== REQUIREMENT ==
Show the lines below where "Olho" occurs.

== PROVIDED DATA ==
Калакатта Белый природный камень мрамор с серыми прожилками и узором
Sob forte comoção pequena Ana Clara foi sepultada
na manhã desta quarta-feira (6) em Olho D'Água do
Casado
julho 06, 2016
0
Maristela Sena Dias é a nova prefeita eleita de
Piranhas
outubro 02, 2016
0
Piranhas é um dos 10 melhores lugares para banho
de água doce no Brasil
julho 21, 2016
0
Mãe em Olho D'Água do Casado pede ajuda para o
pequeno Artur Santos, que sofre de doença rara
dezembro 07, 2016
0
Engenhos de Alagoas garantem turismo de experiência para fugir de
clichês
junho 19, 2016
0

== WRITTEN ANSWER ==
na manhã desta quarta-feira (6) em Olho D'Água do
Mãe em Olho D'Água do Casado pede ajuda para o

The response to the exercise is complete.